======== Data records ========

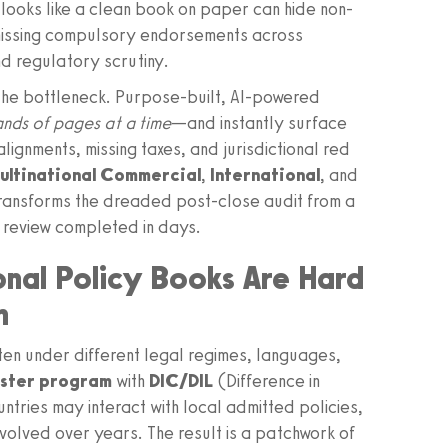
looks like a clean book on paper can hide non-
missing compulsory endorsements across
nd regulatory scrutiny.
the bottleneck. Purpose-built, AI-powered
nds of pages at a time
—and instantly surface
lignments, missing taxes, and jurisdictional red
ultinational Commercial
,
International
, and
ransforms the dreaded post-close audit from a
ch review completed in days.
onal Policy Books Are Hard
n
itten under different legal regimes, languages,
aster program
with
DIC/DIL
(Difference in
untries may interact with local admitted policies,
olved over years. The result is a patchwork of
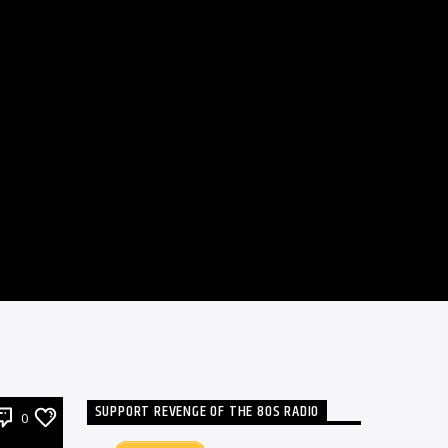
SUPPORT REVENGE OF THE 80S RADIO
0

========

### Exercise objective
For this task, copy every line of the material in which "missing" appears.

### Solution below
missing compulsory endorsements across
lignments, missing taxes, and jurisdictional red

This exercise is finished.